To me, it is telling that it takes BP 66 pages to set forth their methodology to conduct a "matching" analysis. The fact that it takes BP 66 pages tells me that the parties never intended for a "matching" analysis to take place as part of the BP Settlement Program. Otherwise, this now-critically-necessary methodology would have been negotiated into the Settlement Agreement. It is obvious, at least to me, that BP never uttered one word of a need for "matching" until they saw they grossly underestimated the number and value of valid claims that can be brought pursuant to the very clear and agreed-upon language of the Settlement Agreement.

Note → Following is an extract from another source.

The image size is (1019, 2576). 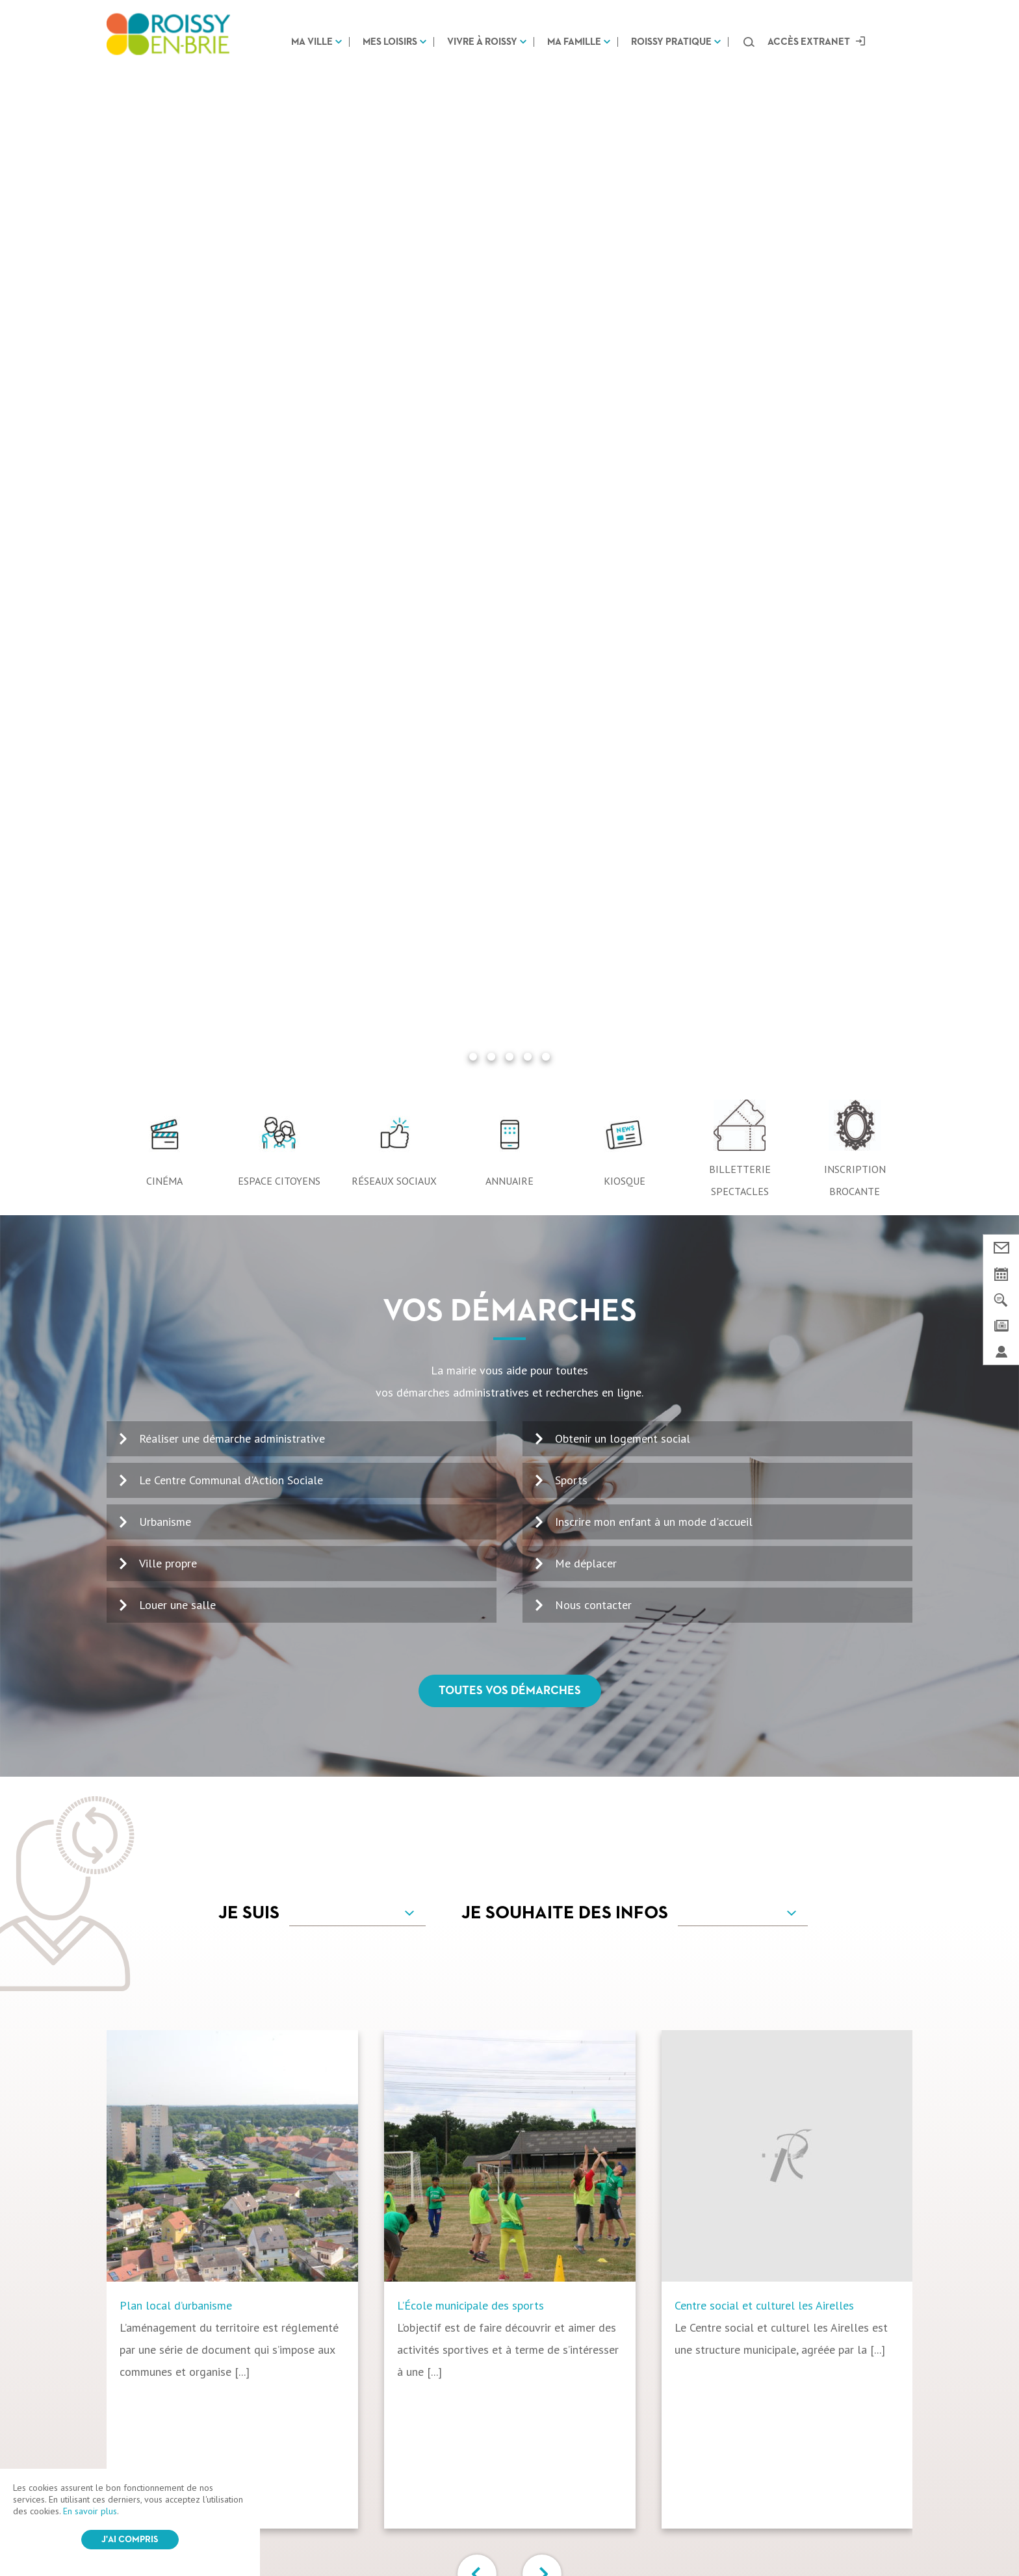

As for the newest issue to arise, Causation, the 5th Circuit has instructed Judge Barbier to now consider that issue, too, despite the fact that BP's own appellate attorney, Mr. Ted Olson, a very well respected, accomplished, and high-profile appellate attorney who was formerly the United States Solicitor General, stated to the 5th Circuit panel that causation was not before the court (i.e., it was not a contested issue). Nevertheless, the 5th Circuit panel (with Judge Dennis dissenting), has made it an issue to be explored by Judge Barbier. Keep in mind, the 5th Circuit did not rule that the standard for causation is anything other than what is in the Settlement Agreement; it just ordered Judge Barbier to explore the issue, which means more delay.

I am hopeful that a decision by Judge Barbier on the matching is issued very soon. So many of my clients are in desperate need for the funds that were deprived of them as a result of the BP oil spill.